# The Book Collector - an opera premiere this weekend



## Lunasong (Mar 15, 2011)

_The Book Collector_ is a new one-act opera by composer Stella Sung and librettist Ernest Hilbert. It is an operatic murder mystery that helps explain how the bawdy medieval texts on which _Carmina Burana_ is based could have found their way to the German monastery in which they were discovered. The dramatic plot is set in 1920s Bavaria and revolves around two men who are competing to own a rare medieval book. One is a wealthy baron, a book collector; and the other is a young book dealer. The third main character in the opera is the baron's beautiful daughter.

What is so amazing about the opera, says Sung, is that her librettist is actually a rare book dealer. As a senior specialist at Bauman Rare Books in Philadelphia, Hilbert has 15 years of experience as an antiquarian book dealer.
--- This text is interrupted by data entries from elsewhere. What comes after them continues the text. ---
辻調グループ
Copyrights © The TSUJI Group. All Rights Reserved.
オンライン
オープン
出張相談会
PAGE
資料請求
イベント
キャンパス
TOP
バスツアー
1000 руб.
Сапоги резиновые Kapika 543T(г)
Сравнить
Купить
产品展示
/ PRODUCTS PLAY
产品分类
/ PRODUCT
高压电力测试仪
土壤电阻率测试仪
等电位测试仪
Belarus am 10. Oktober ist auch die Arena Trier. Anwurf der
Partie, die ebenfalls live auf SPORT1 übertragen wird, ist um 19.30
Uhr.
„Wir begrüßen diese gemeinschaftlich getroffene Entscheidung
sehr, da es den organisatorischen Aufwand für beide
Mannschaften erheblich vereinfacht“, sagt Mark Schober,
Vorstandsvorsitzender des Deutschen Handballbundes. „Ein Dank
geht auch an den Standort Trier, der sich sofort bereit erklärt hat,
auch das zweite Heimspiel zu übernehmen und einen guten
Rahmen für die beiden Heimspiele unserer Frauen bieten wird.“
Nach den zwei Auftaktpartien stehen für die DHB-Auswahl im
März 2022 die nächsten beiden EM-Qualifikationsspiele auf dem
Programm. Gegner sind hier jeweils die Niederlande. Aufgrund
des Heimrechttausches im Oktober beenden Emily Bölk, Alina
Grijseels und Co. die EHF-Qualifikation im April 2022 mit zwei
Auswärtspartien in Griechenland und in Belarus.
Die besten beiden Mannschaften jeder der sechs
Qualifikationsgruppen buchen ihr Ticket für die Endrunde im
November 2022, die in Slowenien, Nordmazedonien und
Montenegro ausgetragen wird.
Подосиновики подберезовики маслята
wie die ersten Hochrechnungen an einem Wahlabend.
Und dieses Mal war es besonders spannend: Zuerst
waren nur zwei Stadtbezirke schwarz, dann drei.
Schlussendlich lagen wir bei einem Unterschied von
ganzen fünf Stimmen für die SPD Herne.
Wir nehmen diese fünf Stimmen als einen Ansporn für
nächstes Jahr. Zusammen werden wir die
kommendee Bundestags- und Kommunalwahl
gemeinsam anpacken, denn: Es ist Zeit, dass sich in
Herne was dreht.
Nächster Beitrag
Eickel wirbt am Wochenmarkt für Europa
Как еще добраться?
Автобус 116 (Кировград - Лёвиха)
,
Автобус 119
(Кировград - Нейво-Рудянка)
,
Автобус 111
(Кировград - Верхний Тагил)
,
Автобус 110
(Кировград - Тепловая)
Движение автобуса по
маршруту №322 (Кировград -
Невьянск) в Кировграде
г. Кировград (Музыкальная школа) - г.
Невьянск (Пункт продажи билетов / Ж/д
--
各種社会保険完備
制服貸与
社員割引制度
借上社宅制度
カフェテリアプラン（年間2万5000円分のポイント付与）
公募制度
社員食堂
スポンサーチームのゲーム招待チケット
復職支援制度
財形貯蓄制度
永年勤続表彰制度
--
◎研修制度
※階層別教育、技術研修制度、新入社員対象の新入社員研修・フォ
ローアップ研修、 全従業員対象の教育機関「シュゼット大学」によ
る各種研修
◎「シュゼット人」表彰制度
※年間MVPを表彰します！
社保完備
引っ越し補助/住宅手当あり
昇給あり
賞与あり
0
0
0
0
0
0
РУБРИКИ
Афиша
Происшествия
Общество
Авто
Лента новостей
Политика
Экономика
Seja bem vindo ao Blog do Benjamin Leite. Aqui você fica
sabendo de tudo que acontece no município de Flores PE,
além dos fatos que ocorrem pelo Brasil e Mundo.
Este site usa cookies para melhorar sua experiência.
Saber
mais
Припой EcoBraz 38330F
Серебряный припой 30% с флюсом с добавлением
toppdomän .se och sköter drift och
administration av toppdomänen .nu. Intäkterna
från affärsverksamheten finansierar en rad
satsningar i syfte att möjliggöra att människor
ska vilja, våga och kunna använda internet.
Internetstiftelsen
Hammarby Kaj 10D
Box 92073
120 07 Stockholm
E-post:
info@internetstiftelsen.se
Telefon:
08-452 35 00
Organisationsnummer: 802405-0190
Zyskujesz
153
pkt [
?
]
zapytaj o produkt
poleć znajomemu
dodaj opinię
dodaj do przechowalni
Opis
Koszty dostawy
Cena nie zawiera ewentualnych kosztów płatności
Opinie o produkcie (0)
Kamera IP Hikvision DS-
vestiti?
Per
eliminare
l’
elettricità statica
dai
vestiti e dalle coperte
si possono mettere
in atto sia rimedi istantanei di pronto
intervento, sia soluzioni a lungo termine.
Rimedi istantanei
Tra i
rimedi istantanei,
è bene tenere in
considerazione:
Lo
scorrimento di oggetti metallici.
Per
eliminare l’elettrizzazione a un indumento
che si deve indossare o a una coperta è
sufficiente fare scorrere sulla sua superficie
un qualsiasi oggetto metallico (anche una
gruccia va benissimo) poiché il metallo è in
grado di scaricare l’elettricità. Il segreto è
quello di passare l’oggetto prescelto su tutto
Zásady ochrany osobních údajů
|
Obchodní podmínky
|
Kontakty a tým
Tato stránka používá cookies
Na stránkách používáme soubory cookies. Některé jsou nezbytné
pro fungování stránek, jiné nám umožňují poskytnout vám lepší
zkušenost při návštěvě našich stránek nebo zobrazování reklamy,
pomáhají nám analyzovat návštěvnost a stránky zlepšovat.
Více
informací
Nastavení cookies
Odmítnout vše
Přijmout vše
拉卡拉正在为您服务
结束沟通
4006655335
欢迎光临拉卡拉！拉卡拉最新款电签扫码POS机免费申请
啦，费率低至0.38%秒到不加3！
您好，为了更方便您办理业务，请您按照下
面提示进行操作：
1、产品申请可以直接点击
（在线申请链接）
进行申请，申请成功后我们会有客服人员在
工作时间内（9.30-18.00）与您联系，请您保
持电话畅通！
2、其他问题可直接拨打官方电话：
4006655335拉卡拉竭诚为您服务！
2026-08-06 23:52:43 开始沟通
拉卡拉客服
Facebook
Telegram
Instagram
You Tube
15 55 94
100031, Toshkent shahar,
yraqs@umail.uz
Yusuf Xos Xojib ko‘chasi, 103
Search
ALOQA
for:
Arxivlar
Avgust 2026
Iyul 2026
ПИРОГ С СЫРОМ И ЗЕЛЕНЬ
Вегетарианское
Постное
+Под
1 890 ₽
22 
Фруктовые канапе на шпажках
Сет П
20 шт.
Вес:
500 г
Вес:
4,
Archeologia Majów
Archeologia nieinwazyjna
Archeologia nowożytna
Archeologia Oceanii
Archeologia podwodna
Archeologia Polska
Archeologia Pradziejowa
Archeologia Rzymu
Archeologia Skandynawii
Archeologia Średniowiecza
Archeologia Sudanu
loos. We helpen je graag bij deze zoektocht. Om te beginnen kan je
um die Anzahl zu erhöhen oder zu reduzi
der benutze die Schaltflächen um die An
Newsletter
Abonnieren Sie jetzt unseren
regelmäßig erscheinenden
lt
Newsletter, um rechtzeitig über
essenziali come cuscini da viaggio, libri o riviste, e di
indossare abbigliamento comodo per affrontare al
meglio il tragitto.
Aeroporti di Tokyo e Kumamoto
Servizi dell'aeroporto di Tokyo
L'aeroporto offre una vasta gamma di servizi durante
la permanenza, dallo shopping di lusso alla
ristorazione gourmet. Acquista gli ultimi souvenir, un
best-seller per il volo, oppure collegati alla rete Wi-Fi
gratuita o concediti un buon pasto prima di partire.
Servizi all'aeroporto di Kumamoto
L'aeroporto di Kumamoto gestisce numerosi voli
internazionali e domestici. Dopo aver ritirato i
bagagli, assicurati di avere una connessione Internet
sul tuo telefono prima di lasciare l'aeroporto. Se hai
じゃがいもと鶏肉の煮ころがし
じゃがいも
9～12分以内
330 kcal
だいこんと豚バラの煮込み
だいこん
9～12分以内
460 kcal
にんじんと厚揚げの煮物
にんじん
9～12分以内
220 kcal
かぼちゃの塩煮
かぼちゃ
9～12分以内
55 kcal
_I understand the physical properties of books as well as the ways in which they are created and go on to change hands over the centuries. Also, I bid for books at auction houses like Sotheby's and Christies, so I am familiar with the showroom, its practices and idiosyncrasies. The auction house is really an 18th century form of commerce, and much of the language and practices from that era persists down the the present day. I envisioned the auction that begins the opera as a duel between two strong-willed men. Bidding at auction can quickly become an irrational pursuit as egos and expectations tangle and adrenaline flows._

***
I am not in this production, but I will be in the audience for the premiere Friday night in the front row (of the very highest balcony) cheering on my friends in the chorus!


----------



## Pugg (Aug 8, 2014)

Lunasong said:


> _The Book Collector_ is a new one-act opera by composer Stella Sung and librettist Ernest Hilbert. It is an operatic murder mystery that helps explain how the bawdy medieval texts on which _Carmina Burana_ is based could have found their way to the German monastery in which they were discovered. The dramatic plot is set in 1920s Bavaria and revolves around two men who are competing to own a rare medieval book. One is a wealthy baron, a book collector; and the other is a young book dealer. The third main character in the opera is the baron's beautiful daughter.
> 
> What is so amazing about the opera, says Sung, is that her librettist is actually a rare book dealer. As a senior specialist at Bauman Rare Books in Philadelphia, Hilbert has 15 years of experience as an antiquarian book dealer.
> 
> ...


I take a wild guess, you are from the U.S.A


----------